Healthy Eats and Getting Back to Nature
Eating healthy, not just tasty, foods is a trend that doesn’t seem to be going anywhere. Many people are genuinely concerned about the foods they are consuming, and restaurants are addressing those concerns with the fare they are offering. This can be validated by a concept like farm-to-table, which began as a marketing differentiator but has become a social movement. Popular diets like Keto and Paleo are also being recognized with special dishes on menus at most restaurants. To support this wellness trend, restaurant designers are looking to nature for inspiration. Incorporating “living walls” or vertical gardens into restaurant spaces lets patrons know that they are not only eating nutritious foods, but that their dining environment is also healthful. Using natural materials and colors also reinforces the health craze, as does expanding into unused outdoor spaces. After all, what could be more nature-inspired than nature itself. By clearing or adding a patio and erecting a shade structure, for instance, previously idle real estate can become a welcome cash generator, in addition to serving as an on-trend design update.

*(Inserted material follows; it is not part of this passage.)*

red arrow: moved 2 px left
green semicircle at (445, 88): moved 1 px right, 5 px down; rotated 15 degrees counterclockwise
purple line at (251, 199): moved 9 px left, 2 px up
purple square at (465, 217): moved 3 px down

A trend toward eating with others, be they family, friends, or strangers, has landed communal dining at the top of the trends list. People are putting down their technology and engaging in conversation with those around them during meal time, which means some restaurants have not only adjusted their menus to offer food “family style,” but has them looking at ways to change up their table layouts to accommodate the communal table concept, which is typically linear, single (or pushed together) tables, with chairs facing inward to engage everyone seated around the table(s). Often, the smaller, cozier restaurants that already convey the right atmosphere for communal dining are those lacking in space to add long tables. Pushing out the walls requires a major renovation, but adding a pergola along an exterior façade may be just the solution needed to set up a communal dining experience. Add some outdoor heaters for use during cooler months and fans for warmer months, and the space could become a focal point rather than an after-thought.

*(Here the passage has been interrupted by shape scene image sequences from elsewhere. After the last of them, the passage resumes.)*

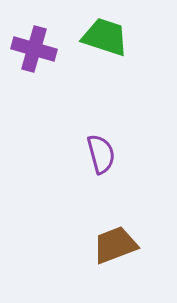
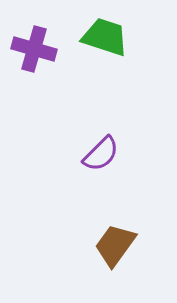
purple semicircle: rotated 60 degrees clockwise
brown trapezoid: rotated 33 degrees counterclockwise
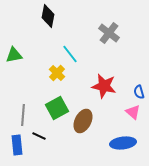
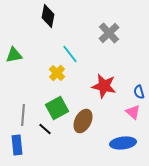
gray cross: rotated 10 degrees clockwise
black line: moved 6 px right, 7 px up; rotated 16 degrees clockwise
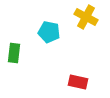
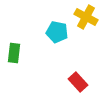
cyan pentagon: moved 8 px right
red rectangle: rotated 36 degrees clockwise
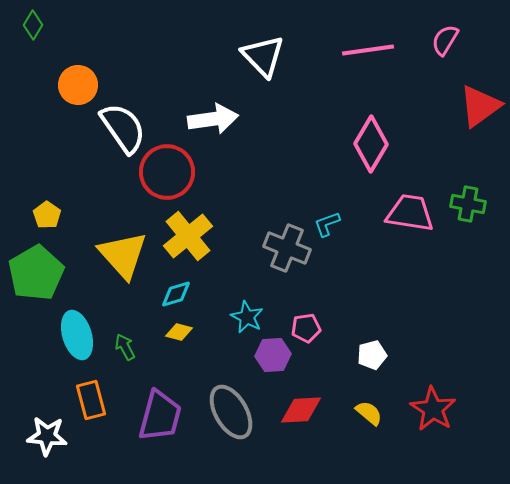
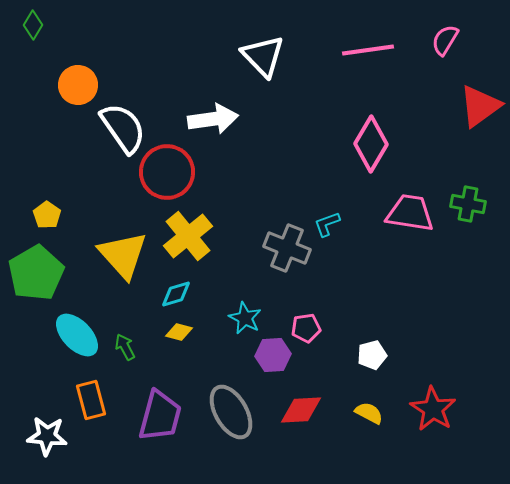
cyan star: moved 2 px left, 1 px down
cyan ellipse: rotated 27 degrees counterclockwise
yellow semicircle: rotated 12 degrees counterclockwise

Climb Aboard the Zero-Waste Bandwagon
Zero-waste is a set of principles that encourages the reuse of all products, with the hope of eradicating trash being sent to landfills, incinerators, and the ocean. This initiative has led to bans in some parts of the country on commonly used items, such as plastic straws and disposable grocery bags. In the restaurant arena, zero-waste is also taking hold. From biodegradable food packaging to the reuse of containers to the in-house composting of unusable food that is sent back to farmers to be used as fertilizer, some restauranteurs are taking zero-waste very seriously. So how does restaurant design support the zero-waste notion? For existing restaurants, the changes may be subtle, such as retrofitting existing kitchens with composting equipment or trading disposable menus for chalkboards. But new build restaurants can dig even deeper, by using environmentally safe materials and guidelines, such as those established by the U.S. Green Building Council’s Leadership in Energy and Environmental Design (LEED) program. This includes the use of sustainable materials, such as bamboo and extruded aluminum.

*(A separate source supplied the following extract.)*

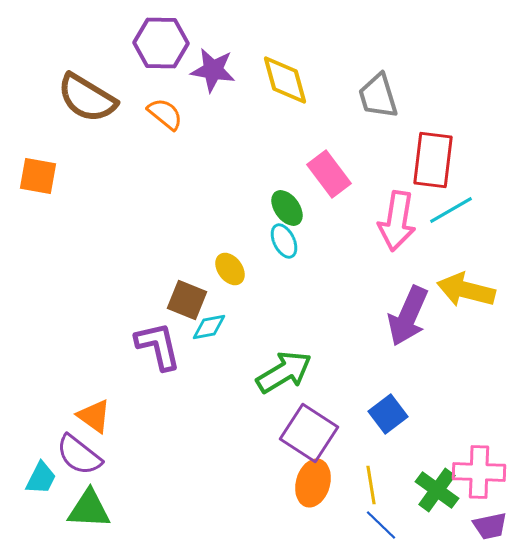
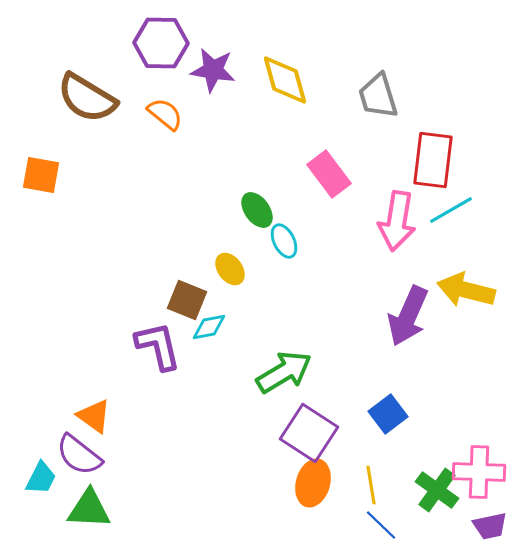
orange square: moved 3 px right, 1 px up
green ellipse: moved 30 px left, 2 px down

Adding a Food Component to an Existing Business
Many businesses—banks, retail, and movie theaters, for example—are adding eateries to their establishments. Why? Because if businesses can get you inside their doors, they want to keep you there for as long as possible. With the advent of food delivery (both cooked and uncooked), there are increasing options for dining beyond the eat-in restaurant. However, whether we like to cook or not, Americans are still swayed by ease of access. By offering a convenient dining experience not just nearby but within an already accessed location, these businesses can earn a portion of the annual $61-billion dollar dining out/take-out industry.
Remember, not every trend must be implemented. However, for those ideas that can be feasibly adapted, trends which promise long-term benefits and profits, it could be well worth the small investment of an outdoor addition or LEED upgrade to join a popular movement.